On Sunday my suspicions were finally proved correct when Naz revealed to BBC Radio 5’s Live Sports week programme that damaged hands forced him stop practising the sport he loved.
"I had hand trouble and could not take the power of my punch," Hamed BBC 5 Live.
"I needed cortisone injections to take away the pain when I fought, then after every fight the gloves would be whipped off and my hands would be as big as balloons.
"It was getting ridiculous and you can’t go on with no ammunition. I was one of the hardest punchers ever known but if the hands are quite brittle and you do damage, then it’s hard to carry on."
There were a number of reasons why my suspicions were aroused concerning Hamed’s lack of activity after the win over Calvo, and it was not just because he stunk out the London Arena with arguably the worst performance of his 37 fight career. No, I vividly remember being ringside that particular night on May 18, 2002 and rather conveniently overheard Hamed confide to promoter Barry Hearn that ‘my hands are f**ked’. As Hamed walked down the steps from the ring he whispered into Hearn’s ear, ‘my hands are f**ked, there’s just nothing there’.
It all makes perfect sense when you think about it because although Hamed was gifted with lightening fast reflexes, especially in the early days, he possessed even greater fire power in those fists he aptly named ‘Rocket Launchers’. Think about it? 31 ko’s from 37 fights.
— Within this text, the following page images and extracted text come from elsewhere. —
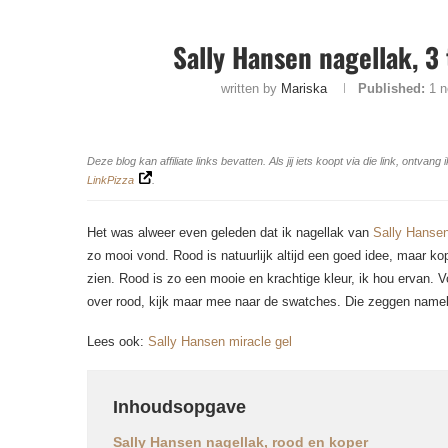
Sally Hansen nagellak, 3
written by
Mariska
Published:
1 
Deze blog kan affiliate links bevatten. Als jij iets koopt via die link, ontv
LinkPizza
.
Het was alweer even geleden dat ik nagellak van
Sally Hanse
zo mooi vond. Rood is natuurlijk altijd een goed idee, maar kop
zien. Rood is zo een mooie en krachtige kleur, ik hou ervan. V
over rood, kijk maar mee naar de swatches. Die zeggen namel
Lees ook:
Sally Hansen miracle gel
Inhoudsopgave
Sally Hansen nagellak, rood en koper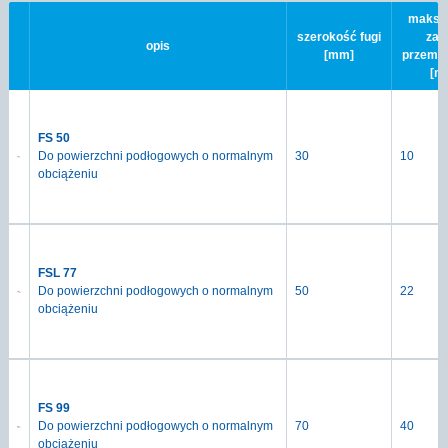
maksy
szerokość fugi
zak
opis
[mm]
przemi
[m
FS 50
Do powierzchni podłogowych o normalnym
30
10
obciążeniu
FSL 77
Do powierzchni podłogowych o normalnym
50
22
obciążeniu
FS 99
Do powierzchni podłogowych o normalnym
70
40
obciążeniu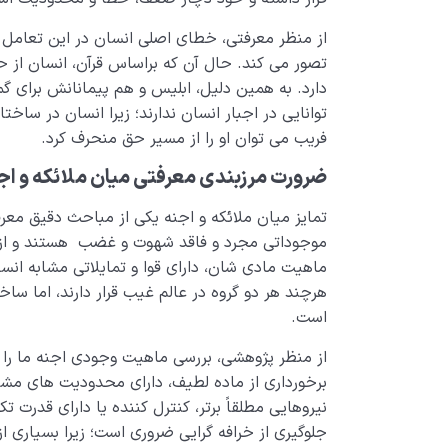
از منظر معرفتی، خطای اصلی انسان در این تعامل 
تصور می کند. حال آن که براساس قرآن، انسان از ح
دارد. به همین دلیل، ابلیس و هم پیمانانش برای گ
توانایی در اجبار انسان ندارند؛ زیرا انسان در ساختار
فریب می توان او را از مسیر حق منحرف کرد.
ضرورت مرزبندی معرفتی میان ملائکه و اج
تمایز میان ملائکه و اجنه یکی از مباحث دقیق مع
موجوداتی مجرد و فاقد شهوت و غضب هستند و از ای
ماهیت مادی شان، دارای قوا و تمایلاتی مشابه انس
هرچند هر دو گروه در عالم غیب قرار دارند، اما ساخت
است.
از منظر پژوهشی، بررسی ماهیت وجودی اجنه ما را ب
برخورداری از ماده لطیف، دارای محدودیت های مشاب
نیروهایی مطلقاً برتر، کنترل کننده یا دارای قدرت 
جلوگیری از خرافه گرایی ضروری است؛ زیرا بسیاری از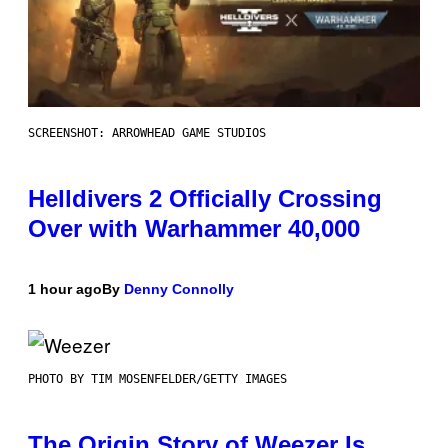
SCREENSHOT: ARROWHEAD GAME STUDIOS
Helldivers 2 Officially Crossing
Over with Warhammer 40,000
1 hour ago
By
Denny Connolly
PHOTO BY TIM MOSENFELDER/GETTY IMAGES
The Origin Story of Weezer Is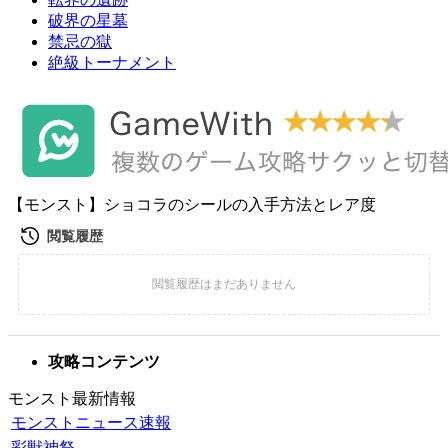
破界の星墓
禁忌の獄
絶級トーナメント
【モンスト】ショコラのシールの入手方法とレア度
攻略コンテンツ
モンスト最新情報
モンストニュース速報
彩獣神祭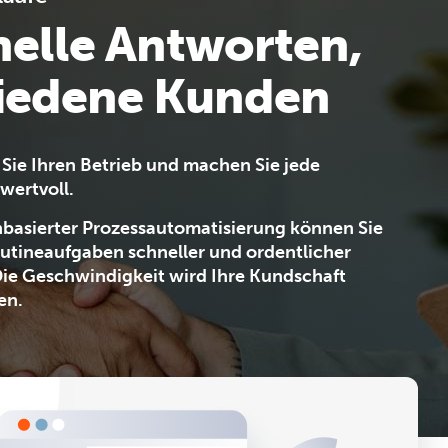
elle Antworten,
riedene Kunden
Sie Ihren Betrieb und machen Sie jede
wertvoll.
basierter Prozessautomatisierung können Sie
utineaufgaben schneller und ordentlicher
Die Geschwindigkeit wird Ihre Kundschaft
en.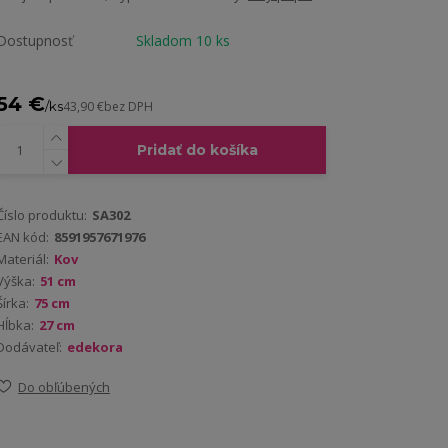
Dostupnosť
Skladom 10 ks
54 €
/
ks
43,90 €
bez DPH
Pridať do košíka
Číslo produktu:
SA302
EAN kód:
8591957671976
Materiál:
Kov
Výška:
51 cm
Šírka:
75 cm
Hĺbka:
27 cm
Dodávateľ:
edekora
Do obľúbených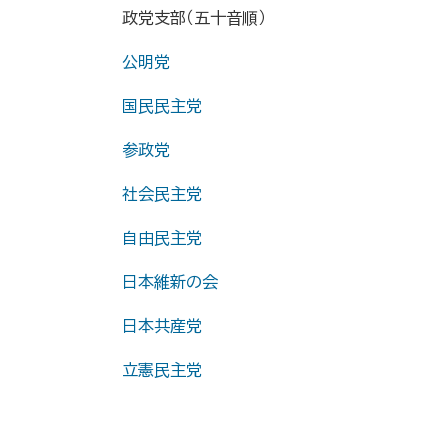
政党支部（五十音順）
公明党
国民民主党
参政党
社会民主党
自由民主党
日本維新の会
日本共産党
立憲民主党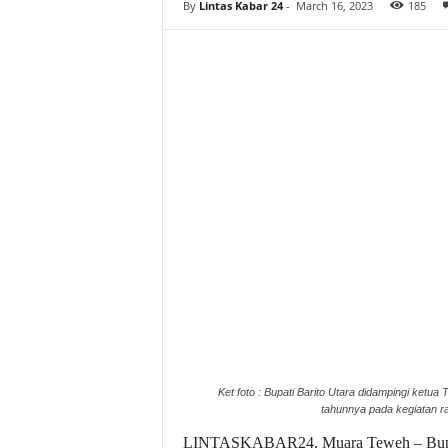
By
Lintas Kabar 24
-
March 16, 2023
185
Ket foto : Bupati Barito Utara didampingi ket
tahunnya pada kegiatan r
LINTASKABAR24, Muara Teweh – Bupati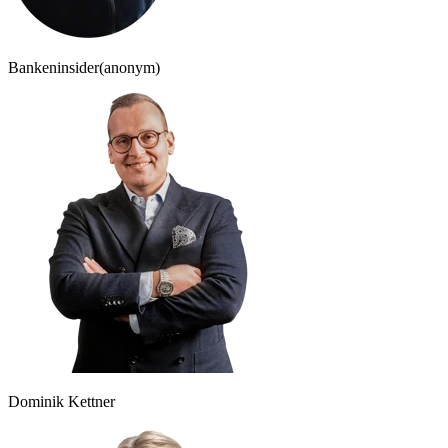
Bankeninsider
(anonym)
Dominik Kettner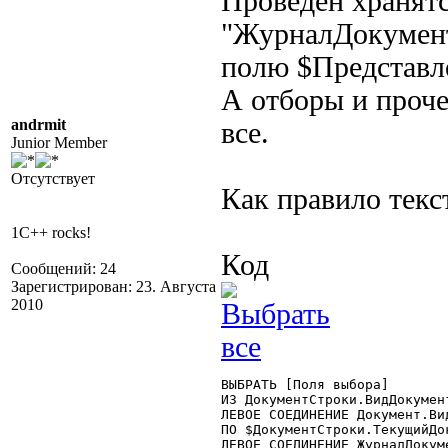
Проведен хранятс
"ЖурналДокумент
полю $Представл
А отборы и проче
andrmit
все.
Junior Member
Отсутствует
Как правило текст
1C++ rocks!
Код
Сообщений: 24
Зарегистрирован: 23. Августа
2010
ВЫБРАТЬ [Поля выбора]

ИЗ ДокументСтроки.ВидДокумен
ЛЕВОЕ СОЕДИНЕНИЕ Документ.Ви
ПО $ДокументСтроки.ТекущийДо
ЛЕВОЕ СОЕДИНЕНИЕ ЖурналДокум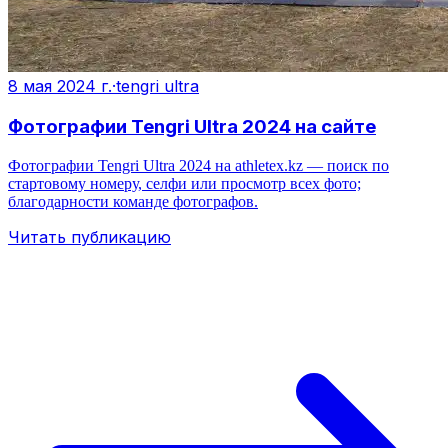
8 мая 2024 г.
·
tengri ultra
Фотографии Tengri Ultra 2024 на сайте
Фотографии Tengri Ultra 2024 на athletex.kz — поиск по
стартовому номеру, селфи или просмотр всех фото;
благодарности команде фотографов.
Читать публикацию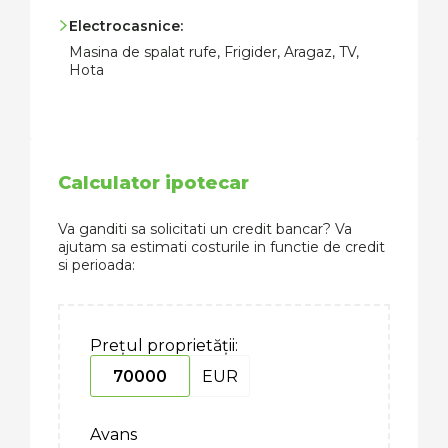
Electrocasnice:
Masina de spalat rufe, Frigider, Aragaz, TV,
Hota
Calculator ipotecar
Va ganditi sa solicitati un credit bancar? Va
ajutam sa estimati costurile in functie de credit
si perioada:
Prețul proprietății:
EUR
Avans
At just 5ft 4 and 9st Hamed hit harder than some world class welterweights. In fact he probably knocked out more fighters with a single shot than any other British boxer so its no wonder those fists ended up being damaged beyond repair.
As mentioned earlier Hamed has never officially retired but after piling on the weight, settling more and more into family life and the fact he has now come clean about his damaged hands I think we can safely assume he will never fight again.
Naseem Hamed may not have been the most popular British boxer in history but one could argue that pound for pound he was one of the hardest hitters.